### [Input]
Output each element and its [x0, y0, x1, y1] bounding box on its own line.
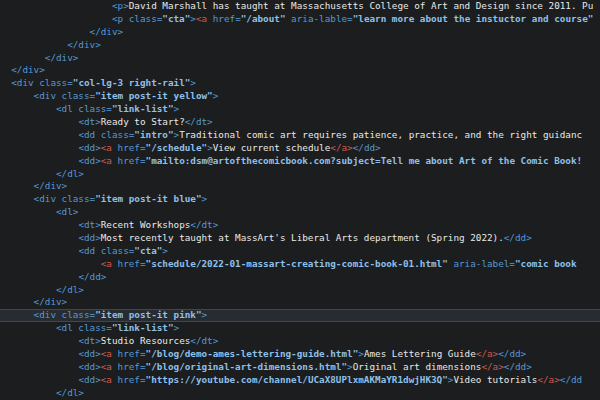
code-line[interactable]: <dl class="link-list">	[0, 103, 600, 116]
code-token-tag: href=	[112, 142, 146, 153]
code-token-tag: </dl>	[56, 387, 84, 398]
code-token-tag: <div class=	[34, 193, 96, 204]
code-line[interactable]: </div>	[0, 39, 600, 52]
code-token-tag: </div>	[90, 26, 124, 37]
code-token-tag: </dt>	[190, 219, 218, 230]
code-token-tag: </dd>	[498, 348, 526, 359]
code-line[interactable]: <div class="col-lg-3 right-rail">	[0, 77, 600, 90]
code-line[interactable]: </div>	[0, 26, 600, 39]
code-token-a: <a	[101, 348, 112, 359]
code-line[interactable]: <div class="item post-it blue">	[0, 193, 600, 206]
code-token-tag: </dl>	[56, 284, 84, 295]
code-line[interactable]: </dl>	[0, 168, 600, 181]
code-token-tag: aria-lable=	[286, 13, 353, 24]
code-token-tag: <dt>	[78, 116, 100, 127]
code-line[interactable]: <dl class="link-list">	[0, 322, 600, 335]
indent-whitespace	[0, 52, 45, 63]
code-token-val: "item post-it blue"	[95, 193, 201, 204]
code-token-a: </a>	[330, 142, 352, 153]
code-line[interactable]: <dd><a href="/blog/demo-ames-lettering-g…	[0, 348, 600, 361]
code-line[interactable]: </div>	[0, 180, 600, 193]
code-token-txt: Ready to Start?	[101, 116, 185, 127]
indent-whitespace	[0, 180, 34, 191]
code-line[interactable]: </div>	[0, 52, 600, 65]
code-token-tag: href=	[112, 155, 146, 166]
code-line[interactable]: </div>	[0, 64, 600, 77]
code-line[interactable]: <dd>Most recently taught at MassArt's Li…	[0, 232, 600, 245]
indent-whitespace	[0, 26, 90, 37]
indent-whitespace	[0, 348, 78, 359]
code-token-tag: <dl class=	[56, 103, 112, 114]
code-line[interactable]: </dl>	[0, 387, 600, 400]
code-line[interactable]: <div class="item post-it yellow">	[0, 90, 600, 103]
indent-whitespace	[0, 271, 78, 282]
code-token-val: "link-list"	[112, 322, 174, 333]
code-token-tag: <dd>	[78, 348, 100, 359]
code-token-tag: <dt>	[78, 219, 100, 230]
code-line[interactable]: <dl>	[0, 206, 600, 219]
code-token-val: "item post-it pink"	[95, 309, 201, 320]
code-line[interactable]: <dd><a href="/blog/original-art-dimensio…	[0, 361, 600, 374]
code-line[interactable]: </div>	[0, 296, 600, 309]
code-token-txt: Recent Workshops	[101, 219, 191, 230]
code-token-tag: href=	[112, 348, 146, 359]
code-token-val: "cta"	[134, 245, 162, 256]
code-token-a: <a	[101, 374, 112, 385]
code-token-val: "schedule/2022-01-massart-creating-comic…	[146, 258, 448, 269]
code-line[interactable]: <dd><a href="https://youtube.com/channel…	[0, 374, 600, 387]
indent-whitespace	[0, 284, 56, 295]
code-token-tag: <dd class=	[78, 129, 134, 140]
code-line[interactable]: <dd><a href="/schedule">View current sch…	[0, 142, 600, 155]
indent-whitespace	[0, 309, 34, 320]
code-line[interactable]: <p class="cta"><a href="/about" aria-lab…	[0, 13, 600, 26]
code-token-txt: Video tutorials	[453, 374, 537, 385]
code-line[interactable]: </dl>	[0, 284, 600, 297]
code-line[interactable]: <dd><a href="mailto:dsm@artofthecomicboo…	[0, 155, 600, 168]
code-token-txt: Ames Lettering Guide	[364, 348, 476, 359]
code-token-a: <a	[101, 361, 112, 372]
code-line[interactable]: <p>David Marshall has taught at Massachu…	[0, 0, 600, 13]
code-token-val: "col-lg-3 right-rail"	[73, 77, 191, 88]
indent-whitespace	[0, 155, 78, 166]
code-token-tag: <div class=	[34, 90, 96, 101]
code-token-tag: </div>	[34, 180, 68, 191]
code-line[interactable]: </dd>	[0, 271, 600, 284]
code-line[interactable]: <a href="schedule/2022-01-massart-creati…	[0, 258, 600, 271]
code-token-tag: </div>	[34, 296, 68, 307]
code-line[interactable]: <dt>Recent Workshops</dt>	[0, 219, 600, 232]
indent-whitespace	[0, 168, 56, 179]
indent-whitespace	[0, 206, 56, 217]
code-token-tag: >	[202, 193, 208, 204]
indent-whitespace	[0, 232, 78, 243]
code-token-tag: </dd>	[504, 361, 532, 372]
code-token-tag: </dt>	[190, 335, 218, 346]
code-token-tag: </div>	[45, 52, 79, 63]
indent-whitespace	[0, 335, 78, 346]
code-token-val: "mailto:dsm@artofthecomicbook.com?subjec…	[146, 155, 583, 166]
code-line[interactable]: <dt>Studio Resources</dt>	[0, 335, 600, 348]
indent-whitespace	[0, 90, 34, 101]
code-token-a: <a	[101, 258, 112, 269]
code-line[interactable]: <dd class="intro">Traditional comic art …	[0, 129, 600, 142]
code-area[interactable]: <p>David Marshall has taught at Massachu…	[0, 0, 600, 400]
indent-whitespace	[0, 296, 34, 307]
code-line[interactable]: <dd class="cta">	[0, 245, 600, 258]
code-token-val: "/blog/demo-ames-lettering-guide.html"	[146, 348, 359, 359]
indent-whitespace	[0, 219, 78, 230]
indent-whitespace	[0, 142, 78, 153]
code-token-tag: </div>	[11, 64, 45, 75]
code-token-tag: >	[174, 103, 180, 114]
code-token-val: "/blog/original-art-dimensions.html"	[146, 361, 348, 372]
code-token-a: <a	[101, 155, 112, 166]
code-editor: <p>David Marshall has taught at Massachu…	[0, 0, 600, 400]
code-token-val: "learn more about the instuctor and cour…	[353, 13, 594, 24]
code-token-tag: >	[174, 322, 180, 333]
code-line[interactable]: <dt>Ready to Start?</dt>	[0, 116, 600, 129]
code-token-tag: <dd>	[78, 374, 100, 385]
code-token-a: <a	[101, 142, 112, 153]
code-token-tag: </dd>	[504, 232, 532, 243]
code-line-current[interactable]: <div class="item post-it pink">	[0, 309, 600, 322]
code-token-tag: <div class=	[34, 309, 96, 320]
code-token-a: <a	[196, 13, 207, 24]
code-token-val: "item post-it yellow"	[95, 90, 213, 101]
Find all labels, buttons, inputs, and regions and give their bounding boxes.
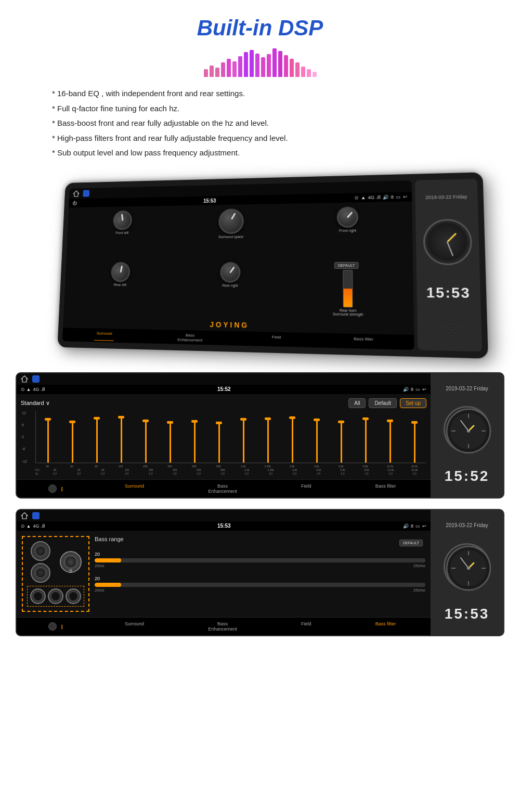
slider-2-track[interactable] <box>95 583 425 587</box>
bass-speaker-icon: 🔊 <box>403 523 409 529</box>
fc-val-8: 800 <box>211 468 235 472</box>
tab-bass-enhancement-1[interactable]: BassEnhancement <box>176 332 205 343</box>
eq-ch-1[interactable] <box>36 411 60 463</box>
slider-1-min: 20Hz <box>95 564 105 568</box>
circle-button[interactable] <box>48 484 57 493</box>
fc-val-4: 125 <box>115 468 138 472</box>
eq-ch-4[interactable] <box>109 411 133 463</box>
freq-labels-row: 30 50 80 125 200 320 500 800 1.0k 1.25k … <box>35 465 426 468</box>
eq-top-icons <box>17 373 431 385</box>
q-val-15: 2.0 <box>379 472 402 475</box>
tab-field-1[interactable]: Field <box>270 334 283 345</box>
knob-rear-left[interactable]: Rear left <box>68 262 174 313</box>
equalizer-icon[interactable]: ⫿ <box>61 486 64 492</box>
eq-ch-7[interactable] <box>183 411 206 463</box>
tab-bass-enhancement-2[interactable]: BassEnhancement <box>205 482 240 495</box>
knob-dial-front-right[interactable] <box>334 204 361 230</box>
circle-button-3[interactable] <box>48 622 57 631</box>
default-button-1[interactable]: DEFAULT <box>334 261 359 268</box>
bass-slider-2: 20 20Hz 250Hz <box>95 576 425 593</box>
knob-dial-rear-right[interactable] <box>218 259 243 285</box>
eq-ch-8[interactable] <box>207 411 231 463</box>
speaker-icon: 🔊 <box>383 194 389 200</box>
tab-field-3[interactable]: Field <box>298 620 315 633</box>
statusbar-3-right: 🔊 8 ▭ ↩ <box>403 523 426 529</box>
knob-rear-right[interactable]: Rear right <box>174 261 287 315</box>
bass-back-icon[interactable]: ↩ <box>422 523 426 529</box>
eq-preset-label: Standard <box>21 400 44 406</box>
tab-field-2[interactable]: Field <box>298 482 315 495</box>
eq-date: 2019-03-22 Friday <box>446 386 488 391</box>
knob-dial-rear-left[interactable] <box>110 260 131 283</box>
speaker-bottom-1 <box>30 588 46 604</box>
eq-ch-9[interactable] <box>231 411 255 463</box>
speaker-bottom-3 <box>66 588 81 604</box>
freq-label-2: 50 <box>60 465 84 468</box>
tab-bass-filter-2[interactable]: Bass filter <box>372 482 399 495</box>
eq-ch-12[interactable] <box>305 411 329 463</box>
minute-hand-1 <box>447 241 453 256</box>
scale-neg6: -6 <box>22 447 27 451</box>
tab-surround-1[interactable]: Surround <box>94 330 114 340</box>
bass-default-btn[interactable]: DEFAULT <box>399 540 423 546</box>
eq-screen: ⊙ ▲ 4G .ill 15:52 🔊 8 ▭ ↩ Standard ∨ All… <box>17 373 431 497</box>
statusbar-2-left: ⊙ ▲ 4G .ill <box>21 387 45 392</box>
feature-1: 16-band EQ , with independent front and … <box>52 86 468 101</box>
fc-label: FC: <box>35 468 43 472</box>
tab-surround-3[interactable]: Surround <box>122 620 147 633</box>
eq-ch-10[interactable] <box>256 411 280 463</box>
bass-signal: 4G .ill <box>33 523 45 529</box>
slider-1-track[interactable] <box>95 558 425 562</box>
bass-wifi-icon: ⊙ ▲ <box>21 523 31 529</box>
statusbar-3: ⊙ ▲ 4G .ill 15:53 🔊 8 ▭ ↩ <box>17 521 431 531</box>
eq-setup-button[interactable]: Set up <box>400 398 426 408</box>
eq-ch-16[interactable] <box>402 411 426 463</box>
eq-home-icon[interactable] <box>21 375 28 383</box>
eq-preset-selector[interactable]: Standard ∨ <box>21 400 50 407</box>
q-val-10: 2.0 <box>259 472 282 475</box>
bass-sliders-area: Bass range DEFAULT 20 20Hz 250Hz <box>95 536 425 612</box>
fc-val-9: 1.0k <box>235 468 258 472</box>
eq-ch-5[interactable] <box>134 411 158 463</box>
knob-dial-front-left[interactable] <box>110 206 135 233</box>
bass-nav-left: ⫿ <box>48 620 64 633</box>
bass-home-icon[interactable] <box>21 512 28 519</box>
fc-val-10: 1.25k <box>259 468 282 472</box>
eq-battery: 8 <box>411 387 413 392</box>
knob-front-right[interactable]: Front right <box>289 205 408 259</box>
eq-ch-2[interactable] <box>60 411 84 463</box>
q-val-4: 2.0 <box>115 472 138 475</box>
back-icon[interactable]: ↩ <box>403 194 408 199</box>
speaker-bottom-row <box>27 586 84 607</box>
eq-back-icon[interactable]: ↩ <box>422 387 426 392</box>
tab-bass-enhancement-3[interactable]: BassEnhancement <box>205 620 240 633</box>
eq-ch-3[interactable] <box>85 411 109 463</box>
eq-ch-6[interactable] <box>158 411 182 463</box>
vent-7 <box>441 329 445 332</box>
eq-ch-11[interactable] <box>280 411 304 463</box>
knob-front-left[interactable]: Front left <box>70 209 175 260</box>
eq-default-button[interactable]: Default <box>369 398 397 408</box>
eq-ch-14[interactable] <box>354 411 378 463</box>
nav-bottom-2: ⫿ Surround BassEnhancement Field Bass fi… <box>17 479 431 497</box>
eq-ch-15[interactable] <box>378 411 402 463</box>
vent-holes <box>433 321 465 335</box>
freq-label-7: 500 <box>182 465 206 468</box>
knob-surround-space[interactable]: Surround space <box>176 207 288 260</box>
knob-dial-surround[interactable] <box>216 206 246 235</box>
eq-all-button[interactable]: All <box>348 398 366 408</box>
home-icon[interactable] <box>73 190 80 197</box>
tab-bass-filter-3[interactable]: Bass filter <box>372 620 399 633</box>
eq-ch-13[interactable] <box>329 411 353 463</box>
freq-label-4: 125 <box>109 465 133 468</box>
knob-rear-horn[interactable]: DEFAULT Rear hornSurround strength <box>289 261 409 317</box>
vent-5 <box>459 324 462 328</box>
bass-battery: 8 <box>411 523 413 529</box>
fc-row: FC: 30 50 80 125 200 320 500 800 1.0k 1.… <box>35 468 426 472</box>
tab-surround-2[interactable]: Surround <box>122 482 147 495</box>
freq-label-13: 5.0k <box>329 465 353 468</box>
equalizer-icon-3[interactable]: ⫿ <box>61 623 64 630</box>
tab-bass-filter-1[interactable]: Bass filter <box>352 335 375 347</box>
eq-bars-wrapper: 12 6 0 -6 -12 <box>21 411 426 475</box>
freq-label-3: 80 <box>84 465 108 468</box>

### [Task goal]
Work out how many lines of the material above contain the word "labels", then give only that figure.

### [Solution to this exercise]
2